I want to sum all 32bit element in a 256 register but there isn't any intrinsics instruction or if there is I couldn't help what I want. So I did some thing like this to sum but this method generates many assembly instruction when compiled.
My method :
vmovaps %ymm0, (%rsp)
vmovss (%rsp), %xmm0
vaddss 4(%rsp), %xmm0, %xmm0
vaddss 8(%rsp), %xmm0, %xmm0
vaddss 12(%rsp), %xmm0, %xmm0
vaddss 16(%rsp), %xmm0, %xmm0
vaddss 20(%rsp), %xmm0, %xmm0
vaddss 24(%rsp), %xmm0, %xmm0
vaddss 28(%rsp), %xmm0, %xmm0
vmovss %xmm0, c_result(%r8,%rsi)
So the question is how can I sum all elements faster and more professional and store them to the 32 bit array in memory?
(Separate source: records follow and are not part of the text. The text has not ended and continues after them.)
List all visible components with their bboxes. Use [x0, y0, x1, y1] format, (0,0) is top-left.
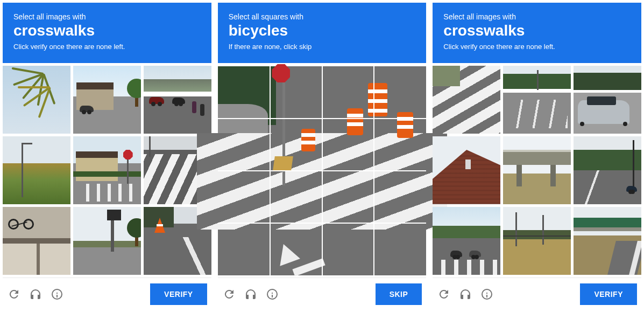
grid-tile[interactable]	[3, 136, 70, 204]
grid-tile[interactable]	[574, 207, 641, 275]
captcha-header: Select all images with crosswalks Click …	[3, 3, 211, 63]
captcha-footer: SKIP	[218, 278, 427, 309]
reload-icon[interactable]	[437, 287, 451, 301]
headphones-icon[interactable]	[458, 287, 472, 301]
captcha-footer: VERIFY	[433, 278, 641, 309]
grid-tile[interactable]	[574, 66, 641, 134]
image-grid	[218, 63, 427, 275]
grid-tile[interactable]	[73, 207, 141, 275]
prompt-subject: bicycles	[229, 22, 416, 39]
grid-tile[interactable]	[322, 171, 374, 223]
grid-tile[interactable]	[433, 66, 500, 134]
grid-tile[interactable]	[270, 119, 322, 171]
grid-tile[interactable]	[433, 207, 500, 275]
grid-tile[interactable]	[503, 136, 571, 204]
prompt-subject: crosswalks	[443, 22, 631, 39]
grid-tile[interactable]	[73, 136, 141, 204]
grid-tile[interactable]	[503, 66, 571, 134]
info-icon[interactable]	[265, 287, 279, 301]
grid-tile[interactable]	[270, 66, 322, 119]
prompt-line1: Select all images with	[13, 12, 201, 21]
prompt-line1: Select all squares with	[229, 12, 416, 21]
image-grid	[433, 63, 641, 275]
grid-tile[interactable]	[374, 119, 426, 171]
captcha-header: Select all squares with bicycles If ther…	[218, 3, 427, 63]
prompt-line2: If there are none, click skip	[229, 43, 416, 51]
grid-tile[interactable]	[218, 171, 270, 223]
grid-tile[interactable]	[270, 171, 322, 223]
captcha-panel-1: Select all images with crosswalks Click …	[3, 3, 211, 309]
prompt-line2: Click verify once there are none left.	[443, 43, 631, 51]
grid-tile[interactable]	[374, 66, 426, 119]
captcha-header: Select all images with crosswalks Click …	[433, 3, 641, 63]
image-grid	[3, 63, 211, 275]
reload-icon[interactable]	[7, 287, 21, 301]
prompt-line2: Click verify once there are none left.	[13, 43, 201, 51]
grid-tile[interactable]	[3, 66, 70, 134]
captcha-panel-3: Select all images with crosswalks Click …	[433, 3, 641, 309]
skip-button[interactable]: SKIP	[376, 283, 422, 305]
info-icon[interactable]	[480, 287, 494, 301]
grid-tile[interactable]	[574, 136, 641, 204]
grid-tile[interactable]	[322, 223, 374, 275]
prompt-subject: crosswalks	[13, 22, 201, 39]
grid-tile[interactable]	[73, 66, 141, 134]
grid-tile[interactable]	[322, 119, 374, 171]
grid-tile[interactable]	[503, 207, 571, 275]
grid-tile[interactable]	[374, 223, 426, 275]
grid-tile[interactable]	[433, 136, 500, 204]
prompt-line1: Select all images with	[443, 12, 631, 21]
grid-tile[interactable]	[218, 119, 270, 171]
grid-tile[interactable]	[3, 207, 70, 275]
reload-icon[interactable]	[222, 287, 236, 301]
image-grid-container	[218, 63, 427, 275]
verify-button[interactable]: VERIFY	[150, 283, 207, 305]
captcha-footer: VERIFY	[3, 278, 211, 309]
grid-tile[interactable]	[374, 171, 426, 223]
verify-button[interactable]: VERIFY	[580, 283, 637, 305]
headphones-icon[interactable]	[29, 287, 43, 301]
grid-tile[interactable]	[270, 223, 322, 275]
captcha-panel-2: Select all squares with bicycles If ther…	[218, 3, 427, 309]
grid-tile[interactable]	[322, 66, 374, 119]
grid-tile[interactable]	[144, 66, 211, 134]
grid-tile[interactable]	[218, 66, 270, 119]
grid-tile[interactable]	[218, 223, 270, 275]
headphones-icon[interactable]	[244, 287, 258, 301]
info-icon[interactable]	[50, 287, 64, 301]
I tried
hadd but didn't improve the performance. because I still have memory problem to save them and also
hadd latency and throughput killing the time more than
You might start with the code any optimizing compiler generates for vectorized sum reduction with or without accumulate(), cilkplus reducer, or omp simd reduction. No doubt there is a step adding 128 bit sub registers, one with hadd, and so on.